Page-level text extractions
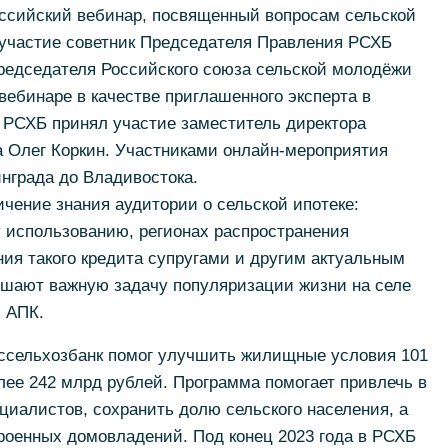
ссийский вебинар, посвященный вопросам сельской
 участие советник Председателя Правления РСХБ
редседателя Российского союза сельской молодёжи
вебинаре в качестве приглашенного эксперта в
 РСХБ принял участие заместитель директора
а Олег Коркин. Участниками онлайн-мероприятия
инграда до Владивостока.
чение знания аудитории о сельской ипотеке:
 использованию, регионах распространения
ия такого кредита супругами и другим актуальным
шают важную задачу популяризации жизни на селе
и АПК.
ссельхозбанк помог улучшить жилищные условия 101
лее 242 млрд рублей. Программа помогает привлечь в
иалистов, сохранить долю сельского населения, а
роенных домовладений. Под конец 2023 года в РСХБ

EXERCISE DIRECTIONS: Copy exactly. Start at the line containing "а Олег Коркин. Участниками онлайн-мероприятия" and continue through the last line of the records.

TASK OUTPUT:
а Олег Коркин. Участниками онлайн-мероприятия
инграда до Владивостока.
чение знания аудитории о сельской ипотеке:
 использованию, регионах распространения
ия такого кредита супругами и другим актуальным
шают важную задачу популяризации жизни на селе
и АПК.
ссельхозбанк помог улучшить жилищные условия 101
лее 242 млрд рублей. Программа помогает привлечь в
иалистов, сохранить долю сельского населения, а
роенных домовладений. Под конец 2023 года в РСХБ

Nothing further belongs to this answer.